Anaconda2: pip install

The installation steps for CNTK on Anaconda2 are identical to

Just make sure you select Python 2.7 compatible wheel files from the URL table at the top of this page.

3. Install from Nightly Builds

If you prefer to install or upgrade CNTK from the latest nightly build rather than an official release, we offer CNTK nightly packages. You can access the CNTK packages from the latest nightly builds here.

If you are using a nightly build, you will need to separately install some third-party packages and them to your PATH environment variable (in addition to the OpenMPI requirement listed in here). Follow the below section for instructions. E.g. if you are installing the GPU version of CNTK, you will also need to install the GPU-specific packages listed in the following section.

Environment Variables and Required Packages

OPTIONAL: GPU-Specific Packages

If you intend to use CNTK with GPU support, follow this page to install and configure the environment accordingly.

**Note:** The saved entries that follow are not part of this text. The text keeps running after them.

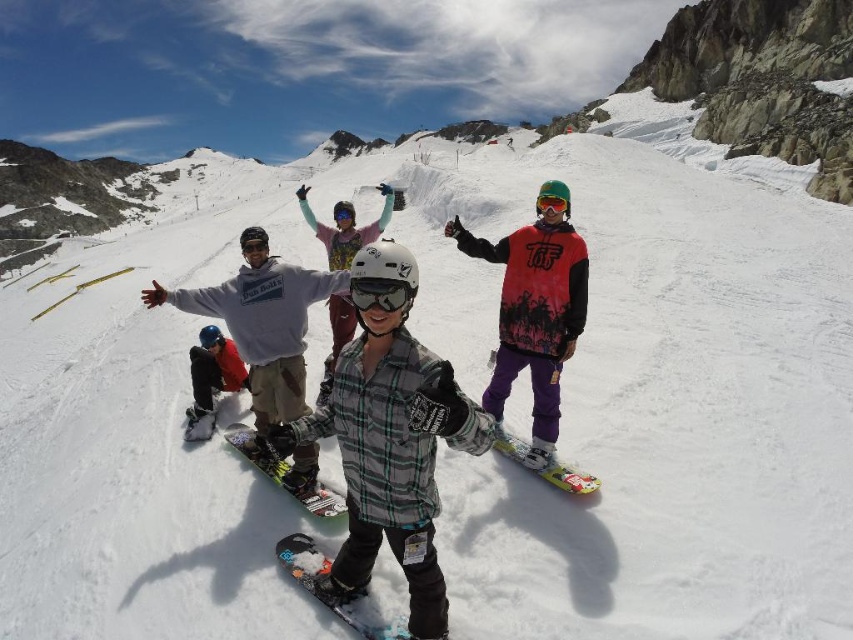 You are a photographer standing at the camera position. You want to take a photo focusing on the two points in the scene labeled as point (x=500, y=316) and point (x=556, y=211). Which point will appear larger in your photo?

Point (x=500, y=316) is closer to the camera than point (x=556, y=211), so it will appear larger in the photo.

You are a photographer standing at the camera position. You want to take a closeup photo of the multicolored plastic snowboard at center. The camera can focus on objects within 30 meters. Will you be able to take the closeup photo without moving closer?

The multicolored plastic snowboard at center is 32.37 meters from the camera, which is beyond the 30 meters focus range. Therefore, you cannot take the closeup photo without moving closer.

You are standing at the bottom of the mountain and see the point marked at coordinates (326,573). What object is located at that point?

The point at (326,573) marks a multicolored plastic snowboard at center. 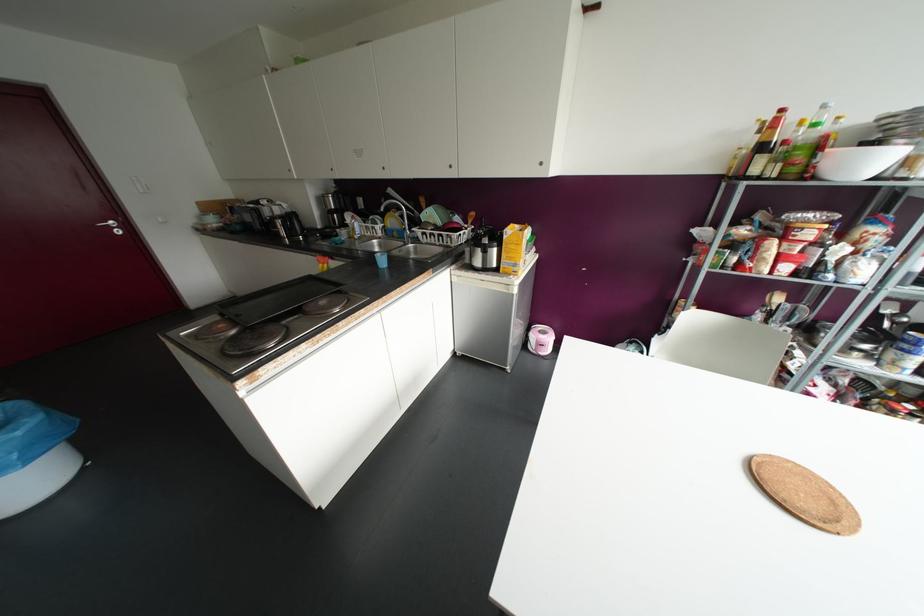 Which object does [805,145] point to?

It refers to a clear glass bottle. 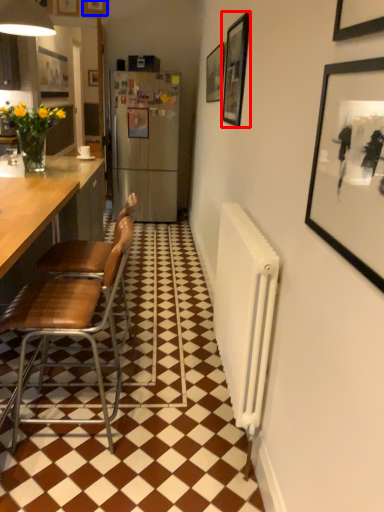 Question: Which of the following is the farthest to the observer, picture frame (highlighted by a red box) or picture frame (highlighted by a blue box)?

Choices:
 (A) picture frame
 (B) picture frame

Answer: (B) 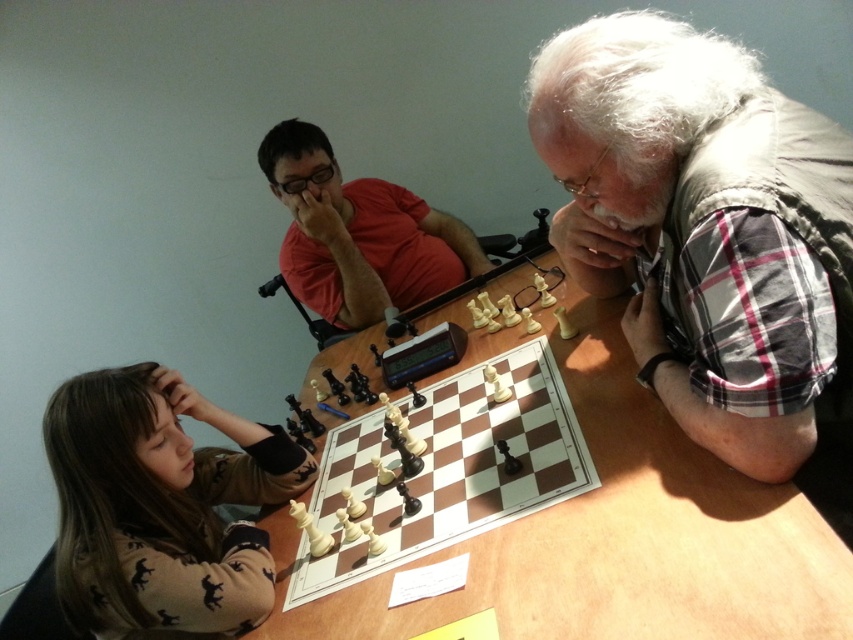 Question: Is gray vest at upper right smaller than wooden table at center?

Choices:
 (A) yes
 (B) no

Answer: (A)

Question: Which object appears closest to the camera in this image?

Choices:
 (A) brown sweater at lower left
 (B) wooden chessboard at center
 (C) wooden table at center
 (D) gray vest at upper right

Answer: (C)

Question: Can you confirm if gray vest at upper right is smaller than wooden chessboard at center?

Choices:
 (A) no
 (B) yes

Answer: (A)

Question: Can you confirm if brown sweater at lower left is wider than red matte shirt at center?

Choices:
 (A) no
 (B) yes

Answer: (A)

Question: Which object is farther from the camera taking this photo?

Choices:
 (A) red matte shirt at center
 (B) gray vest at upper right

Answer: (A)

Question: Based on their relative distances, which object is farther from the red matte shirt at center?

Choices:
 (A) wooden table at center
 (B) gray vest at upper right
 (C) brown sweater at lower left
 (D) wooden chessboard at center

Answer: (B) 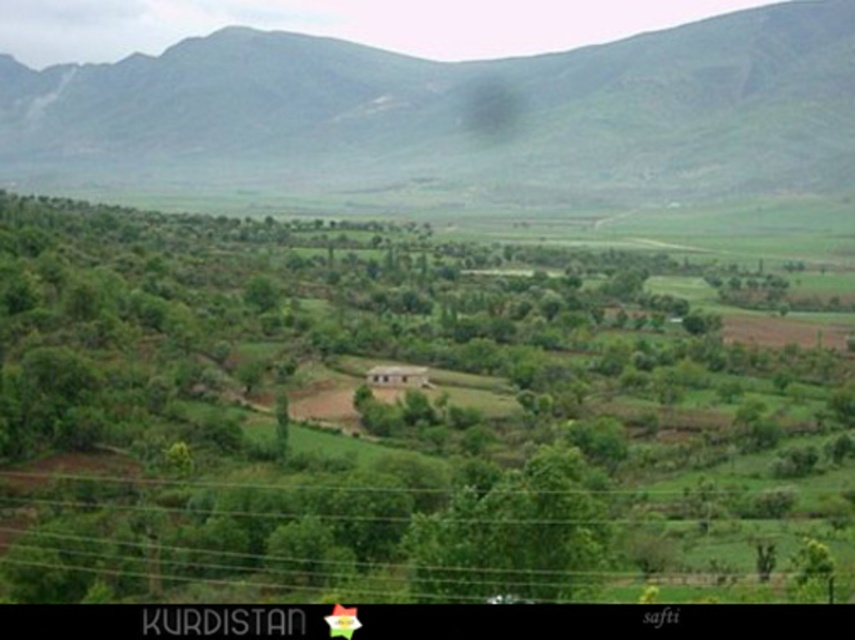 Who is positioned more to the right, green leafy tree at center or green grassy mountain at upper center?

Positioned to the right is green leafy tree at center.

Does green leafy tree at center have a lesser width compared to green grassy mountain at upper center?

Yes, green leafy tree at center is thinner than green grassy mountain at upper center.

Is point (541, 548) positioned in front of point (732, 179)?

Yes, it is in front of point (732, 179).

Locate an element on the screen. green leafy tree at center is located at coordinates (392, 419). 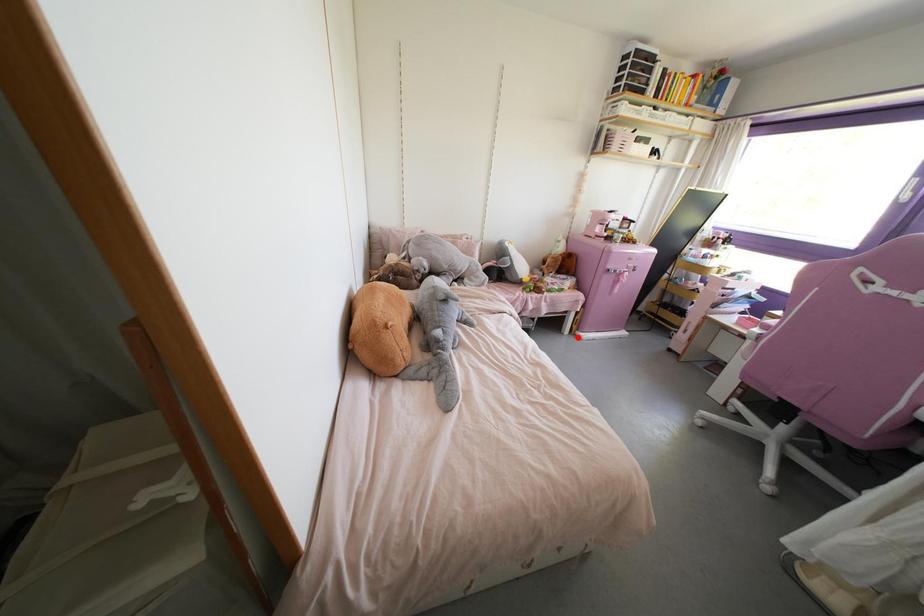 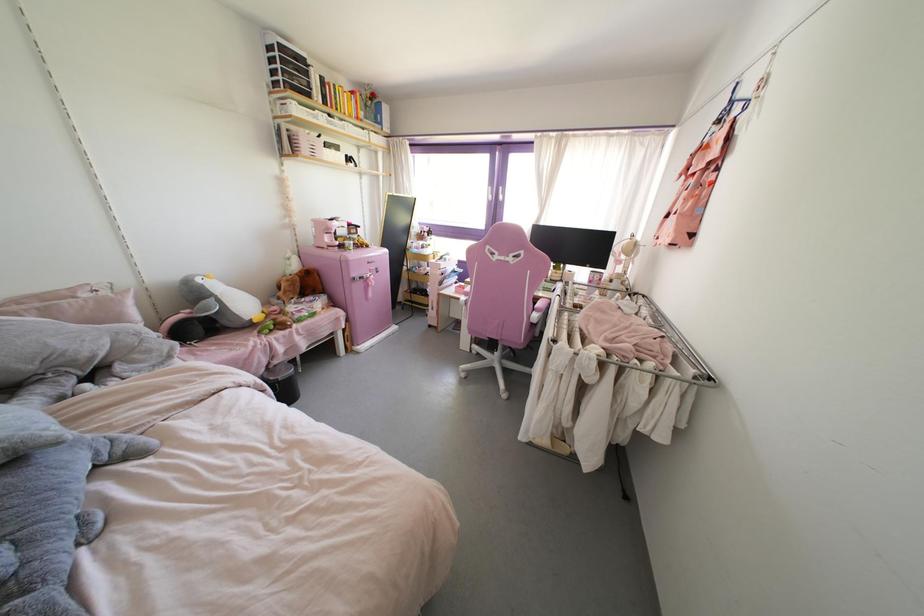 Where in the second image is the point corresponding to the highlighted location from the first image?

(357, 352) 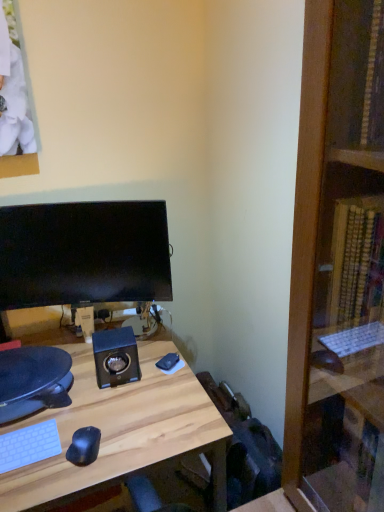 Question: Is light wood desk at center facing towards matte black monitor at center?

Choices:
 (A) no
 (B) yes

Answer: (B)

Question: Can you see light wood desk at center touching matte black monitor at center?

Choices:
 (A) yes
 (B) no

Answer: (B)

Question: Does light wood desk at center have a greater height compared to matte black monitor at center?

Choices:
 (A) yes
 (B) no

Answer: (A)

Question: Does light wood desk at center appear on the left side of matte black monitor at center?

Choices:
 (A) yes
 (B) no

Answer: (B)

Question: From the image's perspective, does light wood desk at center appear lower than matte black monitor at center?

Choices:
 (A) yes
 (B) no

Answer: (A)

Question: From a real-world perspective, does light wood desk at center stand above matte black monitor at center?

Choices:
 (A) yes
 (B) no

Answer: (B)

Question: Is matte black monitor at center positioned far away from light wood desk at center?

Choices:
 (A) yes
 (B) no

Answer: (B)

Question: Considering the relative sizes of matte black monitor at center and light wood desk at center in the image provided, is matte black monitor at center shorter than light wood desk at center?

Choices:
 (A) no
 (B) yes

Answer: (B)

Question: Does matte black monitor at center come in front of light wood desk at center?

Choices:
 (A) no
 (B) yes

Answer: (A)

Question: Is matte black monitor at center aimed at light wood desk at center?

Choices:
 (A) no
 (B) yes

Answer: (B)

Question: Can you confirm if matte black monitor at center is smaller than light wood desk at center?

Choices:
 (A) no
 (B) yes

Answer: (B)

Question: Is matte black monitor at center at the right side of light wood desk at center?

Choices:
 (A) yes
 (B) no

Answer: (B)

Question: Considering the positions of matte black monitor at center and light wood desk at center in the image, is matte black monitor at center wider or thinner than light wood desk at center?

Choices:
 (A) thin
 (B) wide

Answer: (A) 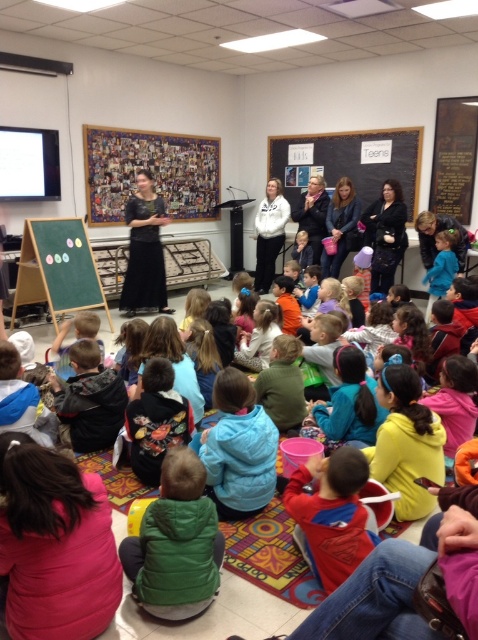 Question: Which of the following is the closest to the observer?

Choices:
 (A) (149, 198)
 (B) (170, 515)
 (C) (306, 528)

Answer: (B)

Question: Does blue fleece jacket at lower center have a greater width compared to red fleece jacket at lower center?

Choices:
 (A) yes
 (B) no

Answer: (A)

Question: Which object is the farthest from the black matte dress at center?

Choices:
 (A) black chalkboard at upper center
 (B) blue fleece jacket at lower center

Answer: (B)

Question: Does blue fleece jacket at lower center have a larger size compared to red fleece jacket at lower center?

Choices:
 (A) no
 (B) yes

Answer: (B)

Question: Based on their relative distances, which object is farther from the green fuzzy vest at lower center?

Choices:
 (A) blue fleece jacket at lower center
 (B) black chalkboard at upper center

Answer: (B)

Question: Is green fuzzy vest at lower center further to camera compared to blue fleece jacket at lower center?

Choices:
 (A) yes
 (B) no

Answer: (B)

After installing the aforementioned GPU packages, add them into your PATH environment variable, e.g.

MKL

The default CNTK math library is the Intel Math Kernel Library (Intel MKL). Follow this page to install it

  • Export its path to environment variable LD_LIBRARY_PATH, e.g.:
export LD_LIBRARY_PATH=/usr/local/lib:$LD_LIBRARY_PATH
OPTIONAL: OpenCV

CNTK 2.2 requires Open Source Computer Vision (OpenCV) to be installed but it is optional for CNTK 2.3+. Follow this page to install it.

You will need to install OpenCV for CNTK 2.3+ if you want to use the following components:

  • CNTK Image Reader
  • CNTK Image Writer - required to use TensorBoard's Image feature.

Export the environment variable LD_LIBRARY_PATH pointing to the OpenCV build folder, e.g.

export LD_LIBRARY_PATH=/usr/local/opencv-3.1.0/lib:$LD_LIBRARY_PATH

Installing Samples and Tutorials

We provide various samples and tutorials with CNTK. After you installed CNTK you can install the samples/tutorials and Jupyter notebooks. If you installed CNTK into a Python environment, make sure you activated the environment before running this command:

$ python -m cntk.sample_installer

This will download the samples/tutorials, install the required Python packages, and copy the samples into a directory named CNTK-Samples-VERSION (VERSION is replaced with the actual CNTK version) beneath your current working directory.

You can now follow the standard description to test your installation from Python and run the tutorials or Jupyter notebooks.